Vertical_Gotham said:


> Yea boy!!! Sweet! Great news. 920' to the roof w/ 71 floors.


I hope that with the crown it exceeds 1,000!


----------



## Hudson11 (Jun 23, 2011)

It would be great to get a roof height supertall here to help balance off the Bank of America Tower, 945' to its crown's height. The view of the ESB from 30 Rock shouldn't be in jeopardy, either. 











New York City Skyline, seen from Top of the Rock {Explore - 16/11/2014 - Highest Position 206} by Andy_Hartley, on Flickr


----------



## hunser (Nov 25, 2008)

It. Just. Never. Stops. 

New York is incredible. :cheers:


----------



## Hudson11 (Jun 23, 2011)

500 5th, the ~700' overshadowed art deco masterpiece next door.
source for both images


----------



## LondoniumLex (Aug 2, 2014)

The I'm pleased that these stunning buildings which are next to and across the street from 520 will have an amazing tower as their neighbor.

Next door










Across the street









P.S.: Here's the DOB permit: 
http://a810-bisweb.nyc.gov/bisweb/J...id=2&passjobnumber=121323923&passdocnumber=05

The zoning docs don't show the tower portion, but it appears that the tower will rise from a very small portion of the retail base.

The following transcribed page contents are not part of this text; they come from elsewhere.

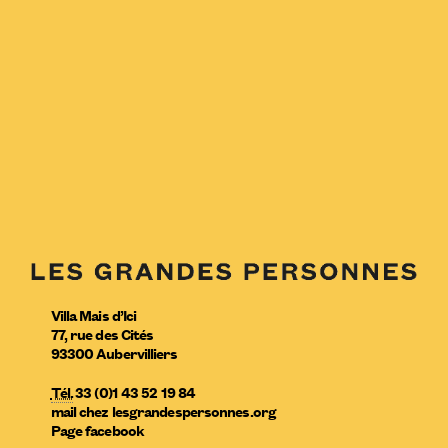
Villa Mais d’Ici
77, rue des Cités
93300
Aubervilliers
Tél.
33 (0)1 43 52 19 84
mail
chez
lesgrandespersonnes.org
Page facebook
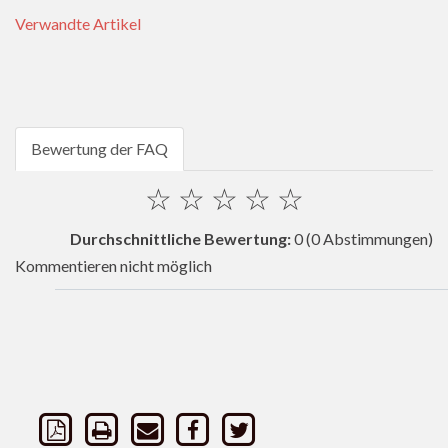
Verwandte Artikel
Bewertung der FAQ
☆
☆
☆
☆
☆
Durchschnittliche Bewertung:
0
(0 Abstimmungen)
Kommentieren nicht möglich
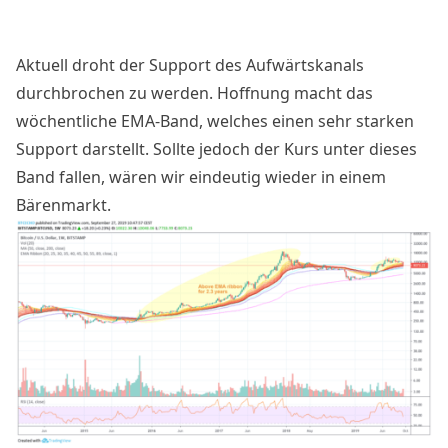
Aktuell droht der Support des Aufwärtskanals
durchbrochen zu werden. Hoffnung macht das
wöchentliche EMA-Band, welches einen sehr starken
Support darstellt. Sollte jedoch der Kurs unter dieses
Band fallen, wären wir eindeutig wieder in einem
Bärenmarkt.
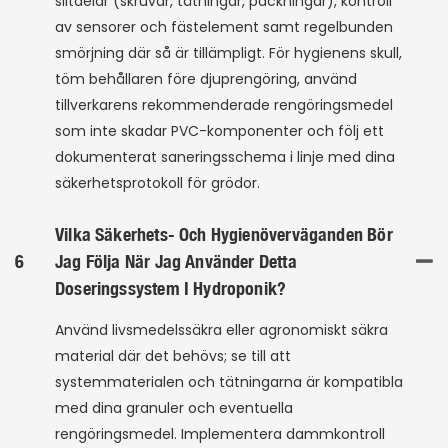
slitdelar (skruvar, tätningar, packningar), kontroll
av sensorer och fästelement samt regelbunden
smörjning där så är tillämpligt. För hygienens skull,
töm behållaren före djuprengöring, använd
tillverkarens rekommenderade rengöringsmedel
som inte skadar PVC-komponenter och följ ett
dokumenterat saneringsschema i linje med dina
säkerhetsprotokoll för grödor.
Vilka Säkerhets- Och Hygienöverväganden Bör
6
Jag Följa När Jag Använder Detta
Doseringssystem I Hydroponik?
Använd livsmedelssäkra eller agronomiskt säkra
material där det behövs; se till att
systemmaterialen och tätningarna är kompatibla
med dina granuler och eventuella
rengöringsmedel. Implementera dammkontroll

http://a810-bisweb.nyc.gov/bisweb/J...id=2&passjobnumber=121323923&passdocnumber=05


----------



## WI_1982 (Mar 6, 2010)

This building should be in the skyscraper section, not the highrise section. It's 920 ft. to roof per official NYC DOB filings.


----------



## citybooster (Jan 1, 2013)

WI_1982 said:


> This building should be in the skyscraper section, not the highrise section. It's 920 ft. to roof per official NYC DOB filings.

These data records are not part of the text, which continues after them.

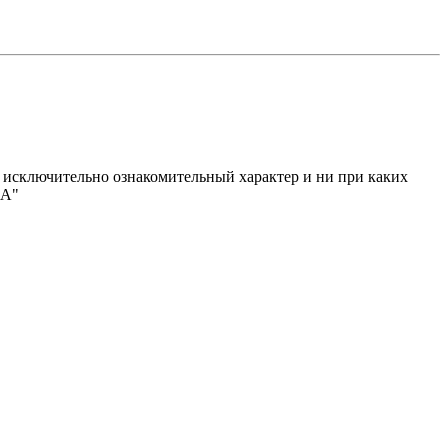
исключительно ознакомительный характер и ни при каких
МА"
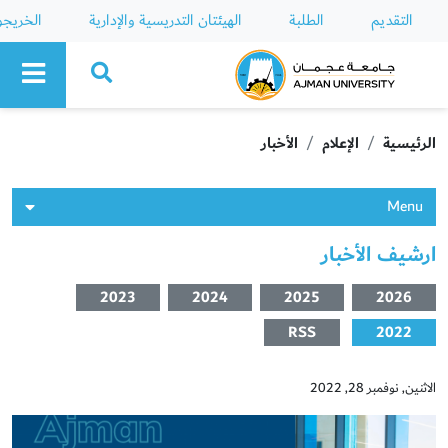
التقديم
الطلبة
الهيئتان التدريسية والإدارية
الخريج
Ajman University
الرئيسية
الإعلام
الأخبار
Menu
ارشيف الأخبار
2023
2024
2025
2026
RSS
2022
الاثنين, نوفمبر 28, 2022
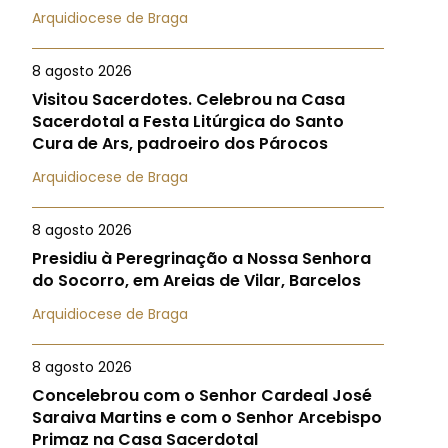
Arquidiocese de Braga
8 agosto 2026
Visitou Sacerdotes. Celebrou na Casa
Sacerdotal a Festa Litúrgica do Santo
Cura de Ars, padroeiro dos Párocos
Arquidiocese de Braga
8 agosto 2026
Presidiu à Peregrinação a Nossa Senhora
do Socorro, em Areias de Vilar, Barcelos
Arquidiocese de Braga
8 agosto 2026
Concelebrou com o Senhor Cardeal José
Saraiva Martins e com o Senhor Arcebispo
Primaz na Casa Sacerdotal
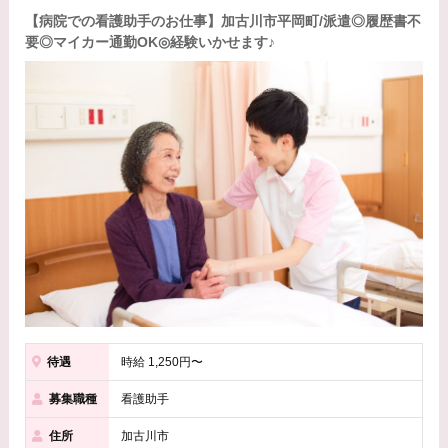
【病院での看護助手のお仕事】加古川市平岡町/派遣◎履歴書不
要◎マイカー通勤OK◎経験いかせます♪
待遇
時給 1,250円〜
募集職種
看護助手
住所
加古川市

Maybe even the supertall one if it does get a crown, which if it does I'm sure will guarantee it a little over 1,000 ft in total.


----------



## desertpunk (Oct 12, 2009)

Elevator going up!


----------



## iamtheSTIG (Jul 15, 2010)

Nice! This along with Vanderbilt will help to balance the skyline out with the BoA Tower cluster from the north and south views!

Will also be a nice step up to Vanderbilt as well


----------



## LondoniumLex (Aug 2, 2014)

I agree, Stig. The MTA HQ on Madison and 45th also should be around 300m.


----------



## bodegavendetta (May 5, 2014)

It sure sticks out a lot. I hope the renderings aren't final and the developers take this opportunity to make something more appealing.


----------



## LondoniumLex (Aug 2, 2014)

The renderings haven't been released.


----------



## desertpunk (Oct 12, 2009)

It'll be pure class whatever the final renders show.


----------



## Vertical_Gotham (Mar 1, 2013)

*Today*


----------



## Hudson11 (Jun 23, 2011)

Swap!

*YIMBY: Ceruzzi Properties To Acquire 520 Fifth Avenue, 71-Story Mixed-Use Tower Planned, Midtown*



> By: Reid Wilson 6:30 am on *June 26, 2015*
> 
> Last December, Thor Equities filed applications for a 71-story, nearly 353,600 square-foot mixed-use tower at 520 5th Avenue, in Midtown, and now Ceruzzi Properties has agreed to acquire the site for $325 million, according to Commercial Observer. The new owner plans to proceed with previous plans, which will feature three stories of retail, followed by 208 hotel rooms up to the 24th floor, and 145 residential units in the upper reaches of the tower.
> Handel is the project’s architect, although renderings are not yet available. The site’s former six-story building was removed in 2014, and ground breaking is expected before 2016.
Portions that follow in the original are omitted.